One good turn deserves another: Children recognize reciprocity as a norm by age 5
Five-year-olds enforce reciprocal behavior in social interactions. A study by LMU psychologists shows that children come to recognize reciprocity as a norm between the ages of three and five.
Tit for tat, do unto others, one good turn deserves another. These are only some of the familiar expressions which articulate the belief that reciprocity is a basic principle of social interactions. Developmental psychologists Monika Wörle and Professor Markus Paulus have now asked whether and when children learn to regard reciprocity as a norm. The notion of reciprocity is fundamental to many types of social interaction and serves to stabilize social relations. "Our study was designed to answer the question whether children already believe that one should reciprocate a good turn or, put another way, that one has a duty to do so?" says Markus Paulus.
The researchers studied two groups of children. One group was made up of 47 children between the ages of three and four, the other consisted of 45 five- to six-year-olds. They were presented with various scenarios in which puppets were shown either displaying reciprocity or not. Then the participants were asked to evaluate the puppets' behavior. In addition, the authors took account of spontaneous reactions to the scenes they were shown—comments such as "But that's not fair!" when a puppet behaved in what the onlooker regarded as a mean-spirited manner.

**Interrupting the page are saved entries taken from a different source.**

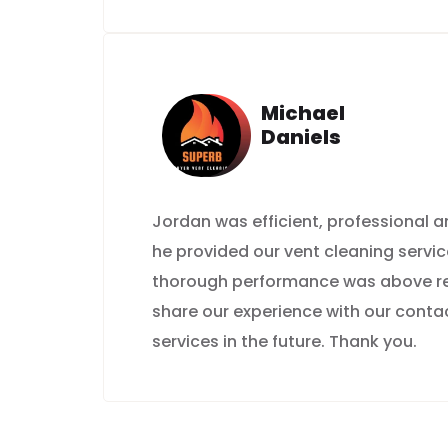
Michael
Daniels
Jordan was efficient, professional
he provided our vent cleaning servic
thorough performance was above rep
share our experience with our contac
services in the future. Thank you.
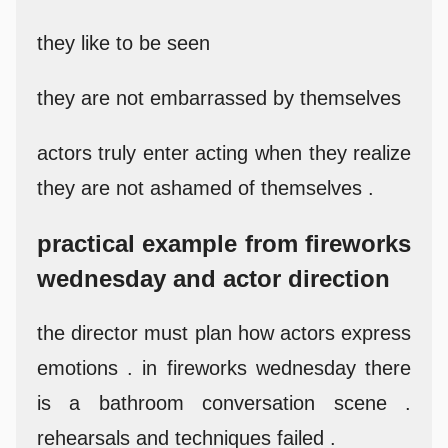
they like to be seen
they are not embarrassed by themselves
actors truly enter acting when they realize
they are not ashamed of themselves .
practical example from fireworks
wednesday and actor direction
the director must plan how actors express
emotions . in fireworks wednesday there
is a bathroom conversation scene .
rehearsals and techniques failed .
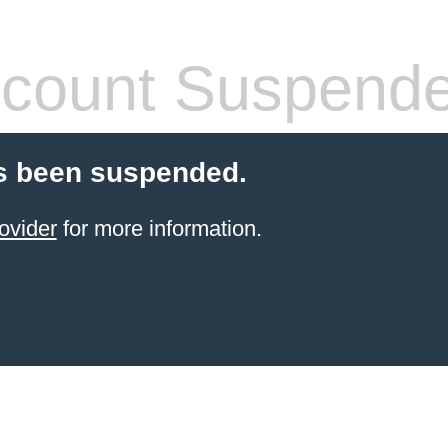
count Suspend
s been suspended.
ovider
for more information.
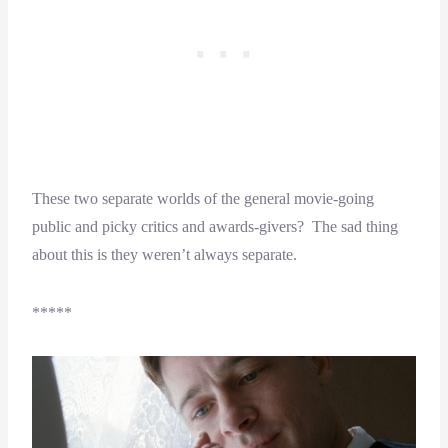
These two separate worlds of the general movie-going
public and picky critics and awards-givers? The sad thing
about this is they weren’t always separate.
*****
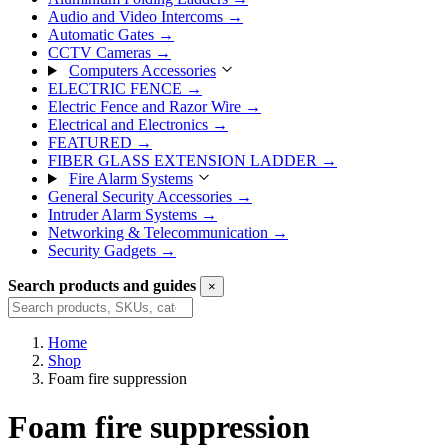
Audio and Video Intercoms
→
Automatic Gates
→
CCTV Cameras
→
Computers Accessories
ELECTRIC FENCE
→
Electric Fence and Razor Wire
→
Electrical and Electronics
→
FEATURED
→
FIBER GLASS EXTENSION LADDER
→
Fire Alarm Systems
General Security Accessories
→
Intruder Alarm Systems
→
Networking & Telecommunication
→
Security Gadgets
→
Search products and guides
×
Search
Home
Shop
Foam fire suppression
Foam fire suppression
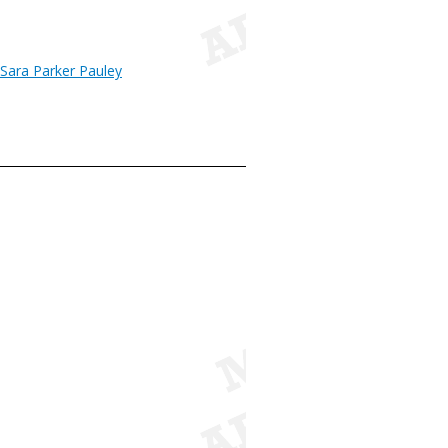
 Sara Parker Pauley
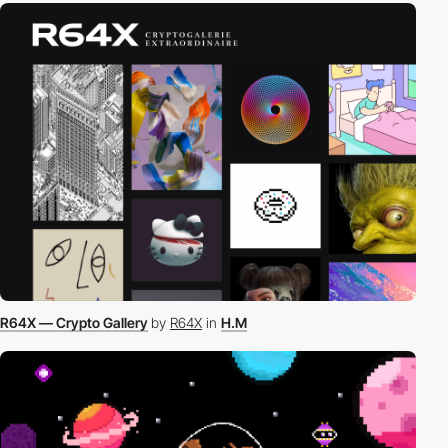
R64X — Crypto Gallery
by
R64X
in
H.M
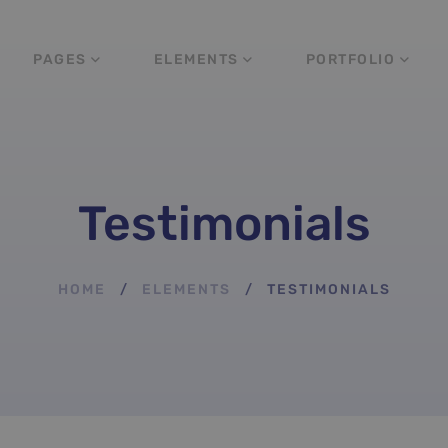
PAGES
ELEMENTS
PORTFOLIO
Testimonials
HOME
ELEMENTS
TESTIMONIALS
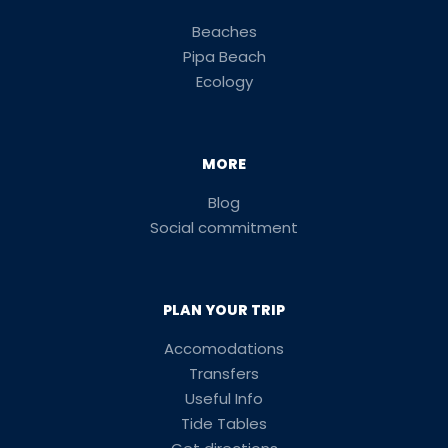
Beaches
Pipa Beach
Ecology
MORE
Blog
Social commitment
PLAN YOUR TRIP
Accomodations
Transfers
Useful Info
Tide Tables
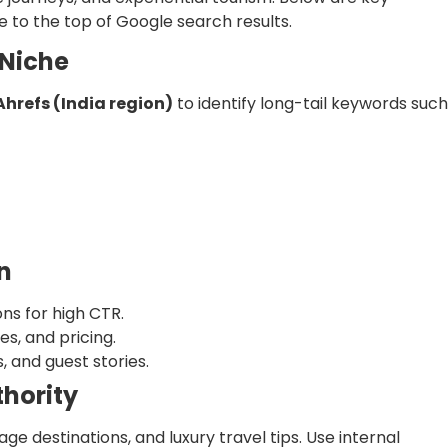
se to the top of Google search results.
 Niche
Ahrefs (India region)
to identify long-tail keywords such
n
ns for high CTR.
es, and pricing.
, and guest stories.
thority
age destinations, and luxury travel tips. Use internal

"Our study indicates that children between the ages of three and four regard prosocial behavior as a general norm. They value generosity and benevolence, and this belief is not contingent on the notion of reciprocity. From around the age of five, they begin to develop a more complex concept of fairness, which now encompasses the idea of reciprocity. This suggests that the older age group has developed a reciprocity norm, in which a mutual obligation to reciprocate favorable treatment is incorporated. At this age, children regard the principle of tit-for-tat as just and proper," Markus Paulus explains.